One extra day in the hospital cuts costs and significantly reduces the chance of the need to readmit Medicare patients within 30 days, a new study from Columbia Business School found.
That extra day slashed the risk of death for patients treated for pneumonia by 22 percent. Mortality for heart attack patients was cut by 7 percent, as were readmission rates, according to an announcement detailing the findings.
Overall, the number of heart attack and pneumonia patient lives saved with one more day of hospitalization versus outpatient treatment increased five- to six-fold, the school said. The cost savings came into play when comparing the cost of the extra day of hospitalization with the cost of outpatient care required with an earlier discharge. Twenty percent of Medicare patients are readmitted within 30 days of discharge, the authors noted in the study abstract.

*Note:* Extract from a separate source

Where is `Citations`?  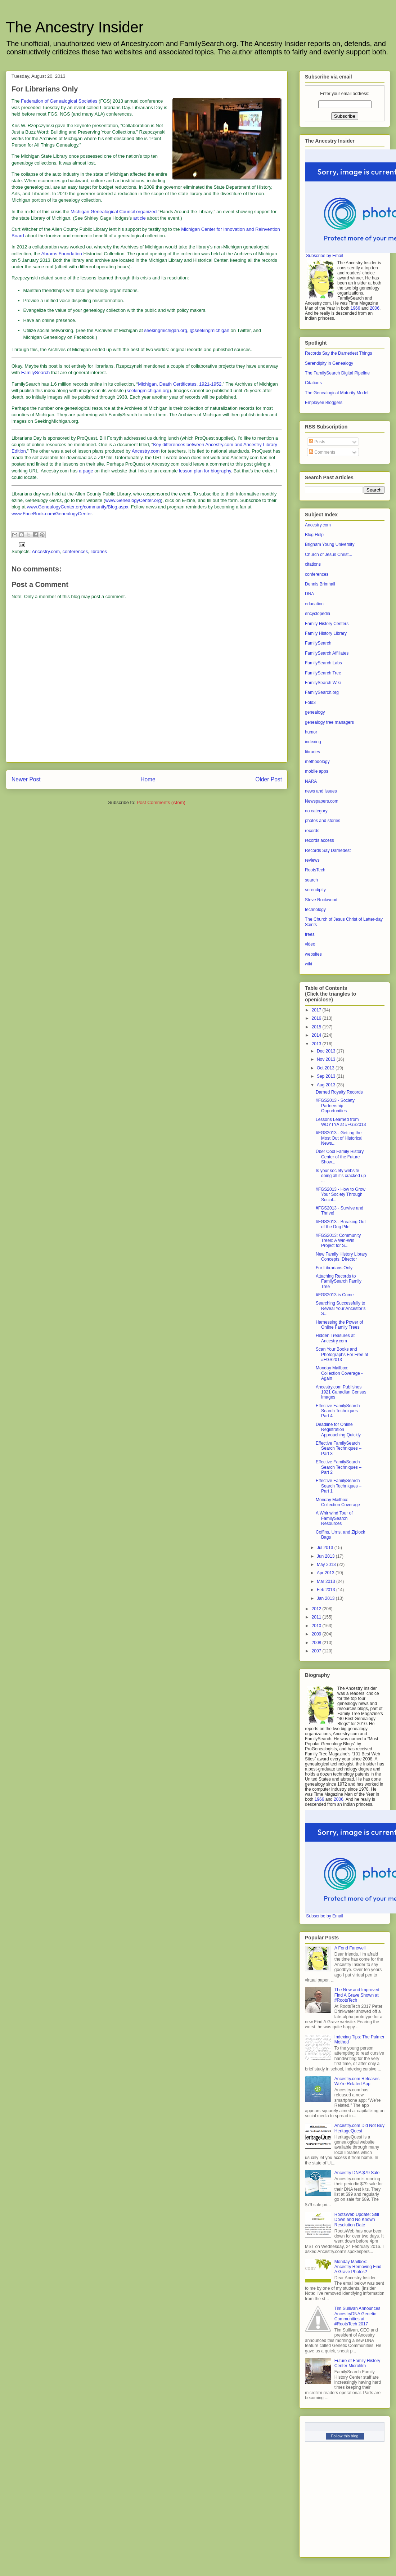 Citations is located at coordinates (313, 382).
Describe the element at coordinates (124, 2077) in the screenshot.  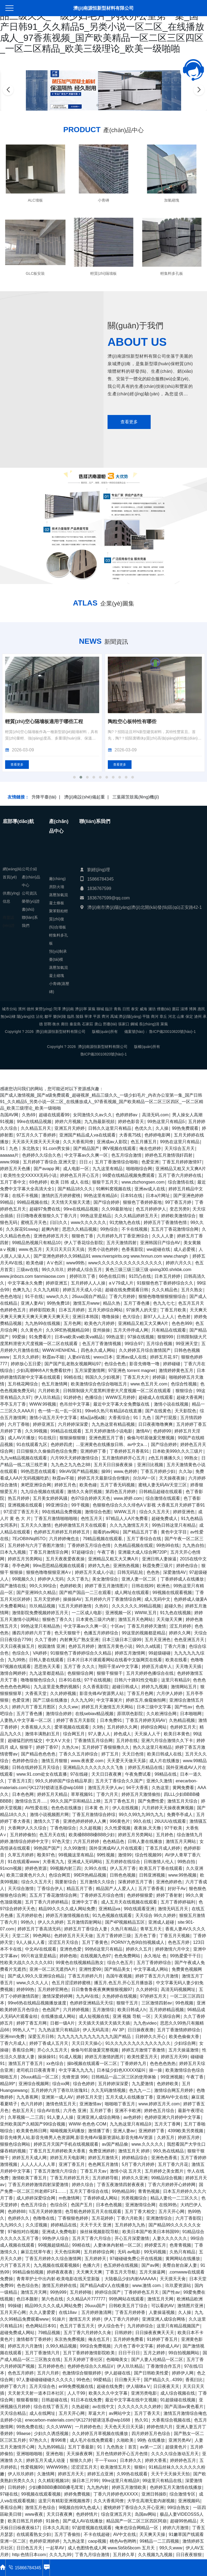 I see `日韩精品一品二区三区的使用体验` at that location.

The study, titled "Should Hospitals Keep Their Patients Longer? The Role of Inpatient and Outpatient Care in Reducing Readmissions," was published online as a working paper by the National Bureau of Economic Research, AJMC.com reported. The authors analyzed data for 6.6 million Medicare patients hospitalized between 2008 and 2011.

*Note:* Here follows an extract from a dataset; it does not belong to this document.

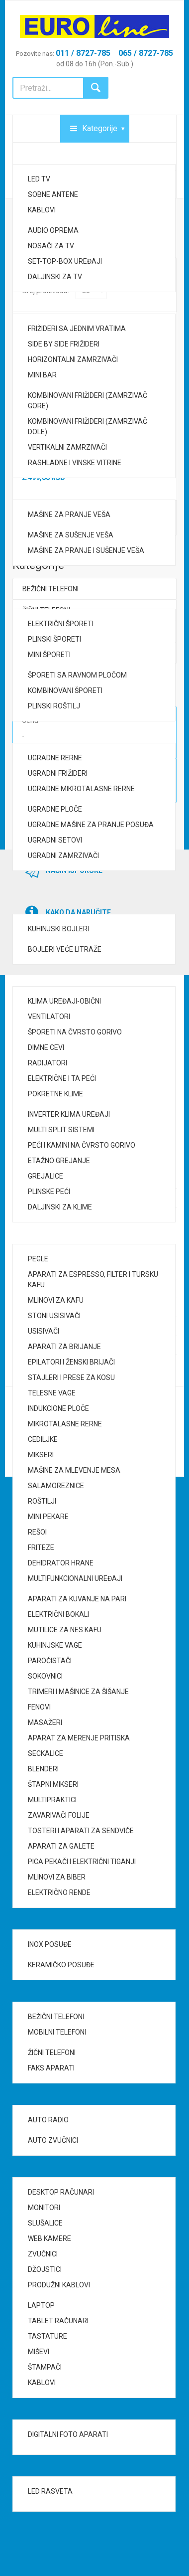  I want to click on ELEKTRIČNO RENDE, so click(59, 1892).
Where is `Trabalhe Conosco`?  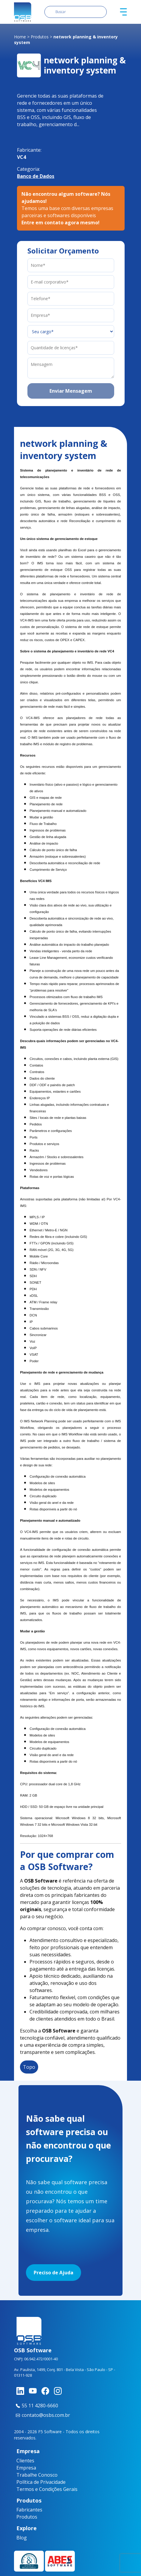 Trabalhe Conosco is located at coordinates (37, 2475).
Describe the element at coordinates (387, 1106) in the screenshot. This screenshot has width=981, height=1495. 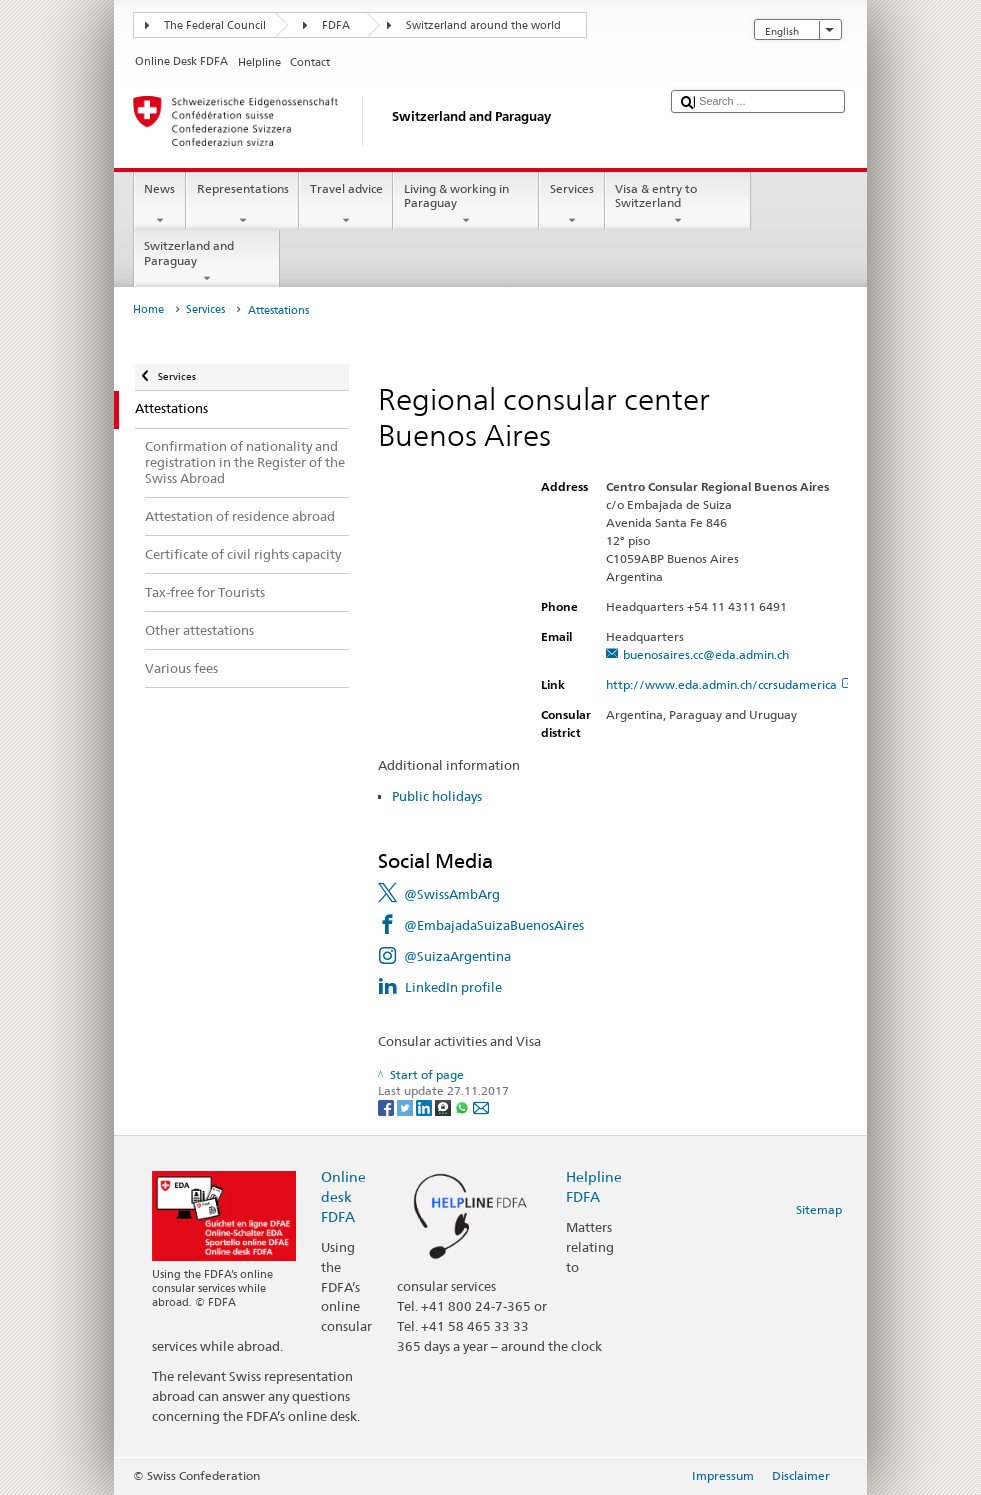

Another study released two years ago also found that the longer a patient is in the hospital, the less likely he or she is to be readmitted. That study found a "modest but significant drop" in the 30-day readmission rate, which researchers attributed to the additional care patients received during the extra days in the hospital.
Excessive Medicare readmissions will cost hospitals a record number of fines from the Centers for Medicare & Medicaid Services over the next years. More than 2,600 hospitals will receive penalties, with the average fine being higher than this year as the ceiling increases to 3 percent of Medicare reimbursements.